Note: this photo and essay originally appeared on on 12/21/13 as part of the Picture Tells A Story column, which I wrote from 11/13 to 5/11

One of the true pleasures of living the somewhat unusual life that I live, is the opportunity to be witness to people's moments of triumph and transformation. Watching someone push themselves to the ragged edge of what's possible makes any challenge seem face-able.

Today's picture is from one of those moments.

The world of body modification and hook suspension is hardly an unfamiliar one to me, and I've been privileged to be present at suspensions that were deeply meaningful or transformational, as well as ones that were far more mundane. 

This one stands out in my mind though.

Chest suspensions are challenging to begin with, for a variety of both physiological and psychological reasons. A single-hook chest suspension, particularly on someone of anything but waif-ish proportions, is a dicey proposition. The suspension in this photo was facilitated by Steve Joyner and the team from CoRE, some of the top hook suspension experts on the west coast, and the person flying is one of the more fabulous I've encountered in my travels. 

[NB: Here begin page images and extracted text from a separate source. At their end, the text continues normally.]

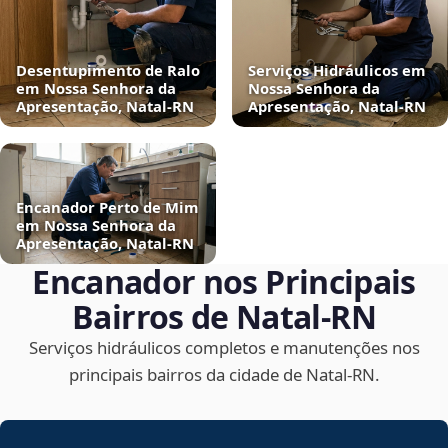
Desentupimento de Ralo
Serviços Hidráulicos em
em Nossa Senhora da
Nossa Senhora da
Apresentação, Natal‑RN
Apresentação, Natal‑RN
Encanador Perto de Mim
em Nossa Senhora da
Apresentação, Natal‑RN
Encanador nos Principais
Bairros de Natal‑RN
Serviços hidráulicos completos e manutenções nos
principais bairros da cidade de Natal‑RN.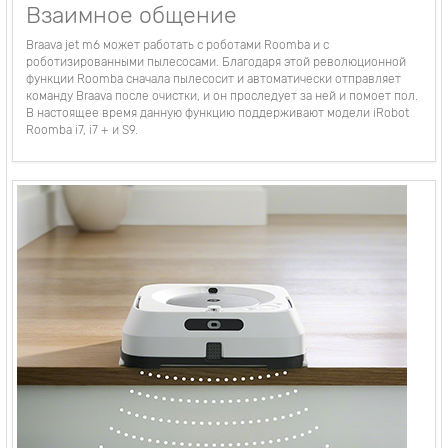
Взаимное общение
Braava jet m6 может работать с роботами Roomba и с
роботизированными пылесосами. Благодаря этой революционной
функции Roomba сначала пылесосит и автоматически отправляет
команду Braava после очистки, и он проследует за ней и помоет пол.
В настоящее время данную функцию поддерживают модели iRobot
Roomba i7, i7 + и S9.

It isn't my place to discuss the reasons she chose to do the suspension pictured, of course. But it was a true joy to watch her prepare for the experience, and I was blown away by the energy she and the CoRE team brought to the entire ritual. Mr. Joyner was just barely out of frame for this photo, carefully watching to ensure nothing went wrong, though in the end the person being suspended chose to come down just moments before Steve would have stepped in and brought the suspension to a close. 

My photo can only capture the barest shadow of the moment's power. Even so, I find it to be a reminder that with focus, discipline, maybe a bit of divine help, and someone to catch us if we should fall, we can do so much more than we ever could imagine.